Bear in mind that the Samsung Galaxy S we tried was straight from the carrier with Android 2.2 Froyo, not rooted, and not with the lagfix, so some results suffered due to its stock RFS file system, especially in general benchmarks which measure read/write speeds, like Quadrant.
When the lagfix betters its file system the Galaxy S easily gets 2200+ on Quadrant, but we wanted to compare the handsets as their creators intended.
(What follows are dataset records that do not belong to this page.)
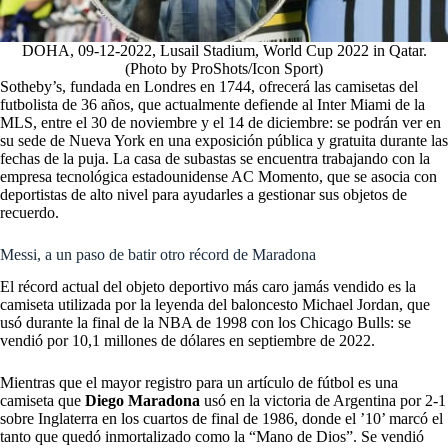
DOHA, 09-12-2022, Lusail Stadium, World Cup 2022 in Qatar.
(Photo by ProShots/Icon Sport)
Sotheby’s, fundada en Londres en 1744, ofrecerá las camisetas del
futbolista de 36 años, que actualmente defiende al Inter Miami de la
MLS, entre el 30 de noviembre y el 14 de diciembre: se podrán ver en
su sede de Nueva York en una exposición pública y gratuita durante las
fechas de la puja. La casa de subastas se encuentra trabajando con la
empresa tecnológica estadounidense AC Momento, que se asocia con
deportistas de alto nivel para ayudarles a gestionar sus objetos de
recuerdo.
Messi, a un paso de batir otro récord de Maradona
El récord actual del objeto deportivo más caro jamás vendido es la
camiseta utilizada por la leyenda del baloncesto Michael Jordan, que
usó durante la final de la NBA de 1998 con los Chicago Bulls: se
vendió por 10,1 millones de dólares en septiembre de 2022.
Mientras que el mayor registro para un artículo de fútbol es una
camiseta que
Diego Maradona
usó en la victoria de Argentina por 2-1
sobre Inglaterra en los cuartos de final de 1986, donde el ’10’ marcó el
tanto que quedó inmortalizado como la “Mano de Dios”. Se vendió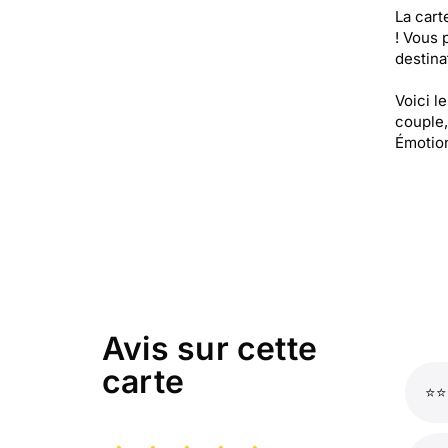
La cart
! Vous 
destinat
Voici l
couple,
Émotion
Avis sur cette
carte
⭐⭐⭐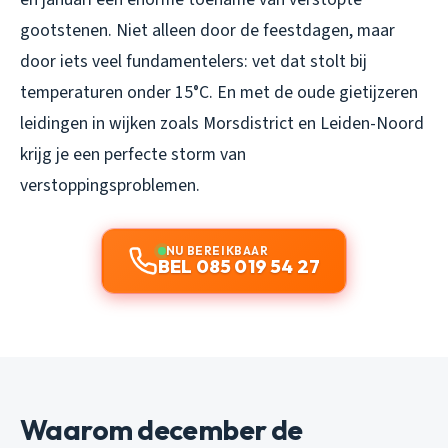
gootstenen. Niet alleen door de feestdagen, maar
door iets veel fundamentelers: vet dat stolt bij
temperaturen onder 15°C. En met de oude gietijzeren
leidingen in wijken zoals Morsdistrict en Leiden-Noord
krijg je een perfecte storm van
verstoppingsproblemen.
NU BEREIKBAAR
BEL 085 019 54 27
Waarom december de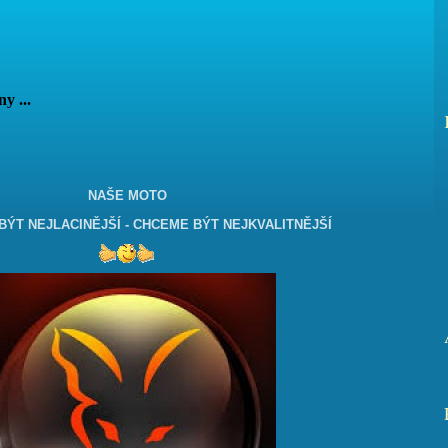
vány ...
NAŠE MOTO
ÝT NEJLACINĚJŠÍ - CHCEME BÝT NEJKVALITNĚJŠÍ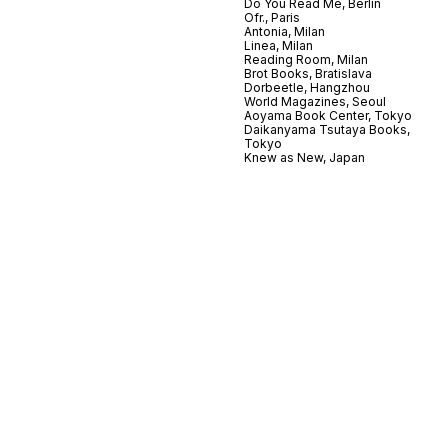
Do You Read Me, Berlin
Ofr., Paris
Antonia, Milan
Linea, Milan
Reading Room, Milan
Brot Books, Bratislava
Dorbeetle, Hangzhou
World Magazines, Seoul
Aoyama Book Center, Tokyo
Daikanyama Tsutaya Books,
Tokyo
Knew as New, Japan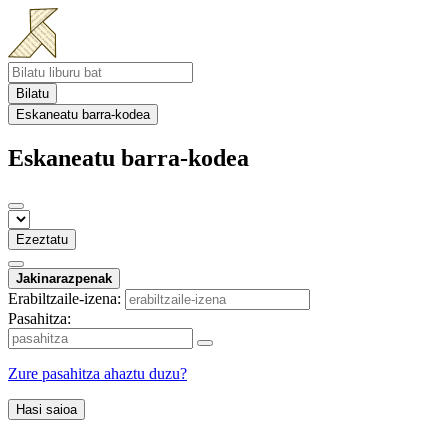
Bilatu
Eskaneatu barra-kodea
Eskaneatu barra-kodea
Ezeztatu
Jakinarazpenak
Erabiltzaile-izena:
Pasahitza:
Zure pasahitza ahaztu duzu?
Hasi saioa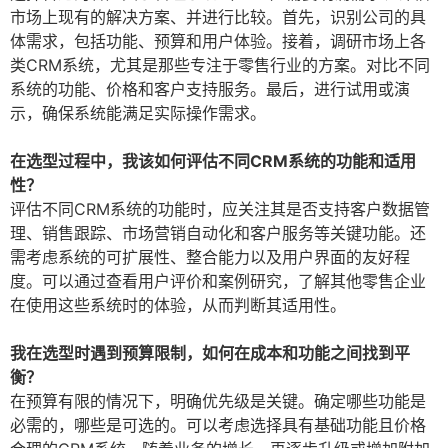
市场上现有的解决方案、并进行比较。首先，识别公司的具
体需求，包括功能、预算和用户体验。接着，调研市场上各
类CRM系统，尤其是那些专注于零售行业的方案。对比不同
系统的功能、价格和客户支持服务。最后，进行试用或演
示，确保系统能满足实际操作需求。
在选型过程中，我该如何评估不同CRM系统的功能和适用
性？
评估不同CRM系统的功能时，应关注其是否支持客户数据管
理、销售跟踪、市场营销自动化和客户服务等关键功能。还
需考虑系统的可扩展性、整合能力以及用户界面的友好程
度。可以通过查看用户评价和案例研究，了解其他零售企业
在使用这些系统时的体验，从而判断其适用性。
我在选型时遇到预算限制，如何在成本和功能之间找到平
衡？
在预算有限的情况下，明确优先级是关键。确定哪些功能是
必需的，哪些是可选的。可以考虑选择具有基础功能且价格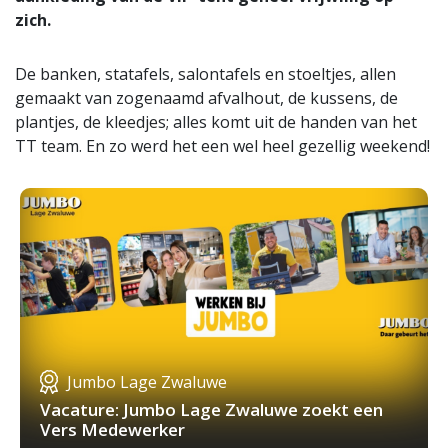
zich.
De banken, statafels, salontafels en stoeltjes, allen
gemaakt van zogenaamd afvalhout, de kussens, de
plantjes, de kleedjes; alles komt uit de handen van het
TT team. En zo werd het een wel heel gezellig weekend!
Jumbo Lage Zwaluwe
Vacature: Jumbo Lage Zwaluwe zoekt een
Vers Medewerker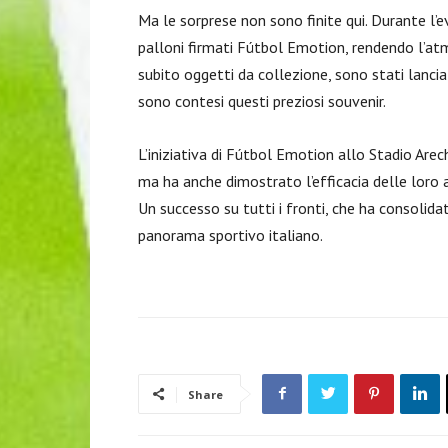
Ma le sorprese non sono finite qui. Durante l’ev
palloni firmati Fútbol Emotion, rendendo l’atm
subito oggetti da collezione, sono stati lanciat
sono contesi questi preziosi souvenir.
L’iniziativa di Fútbol Emotion allo Stadio Arec
ma ha anche dimostrato l’efficacia delle loro a
Un successo su tutti i fronti, che ha consolid
panorama sportivo italiano.
Share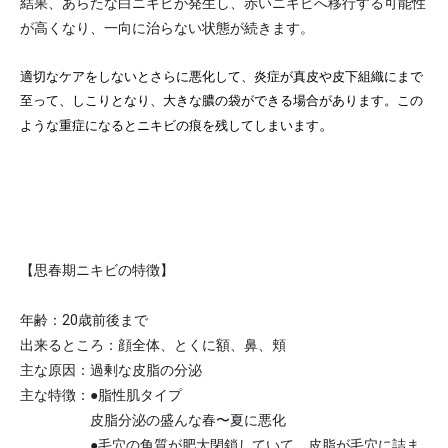
結果、あらたな白ニキビが発生し、赤いニキビへ移行する可能性
が高くなり、一向に治らない状態が続きます。
適切なケアをしないとさらに悪化して、炎症が真皮や皮下組織にまで
至って、しこりとなり、大きな膿の袋ができる場合があります。この
。
ような重症になるとニキビの痕を残してしまいます
【思春期ニキビの特徴】
年齢：20歳前後まで
出来るところ：顔全体、とくに額、鼻、頬
主な原因：過剰な皮脂の分泌
主な特徴：●脂性肌タイプ
皮脂分泌の盛んな春〜夏に悪化
●毛穴の角質が肥大閉鎖していて、皮脂が毛穴に詰ま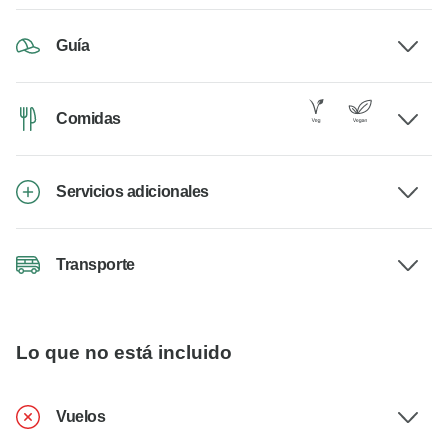
Guía
Comidas
Servicios adicionales
Transporte
Lo que no está incluido
Vuelos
Other than that, the LG Optimus 2X performed better in almost all of the tests, except for close results in a 3D graphics test, where it managed only about 13% more frames per second than the Samsung Galaxy S (we can discount the huge difference in Neocore, since it is a rather old test, but we did it just for reference purposes). We have marked in the titles the instances where the lower score is the good one; in the rest of the benchmarks higher means better.
In browser benchmarks, on the other hand, the NVIDIA Tegra 2 1GHz dual-core chipset inside the LG Optimus 2X really shined. It delivered thanks to the Symmetrical Multiprocessing (SMP) capabilities of ARM's multi-core Cortex-A9 chips like Tegra 2. Recent changes in the Webkit code, what we have in the Android browser, allow for taking advantage of multiple CPU cores when rendering websites.
Overall, the "two cores are better than one" mantra holds water in everyday usage, and, as we saw at Google's Android 3.0 Honeycomb event, developers are already working on apps and games that take full advantage of the two cores running in tandem, so, come this year's holiday time, we are positive that dual-core will be all the rage as stocking stuffers.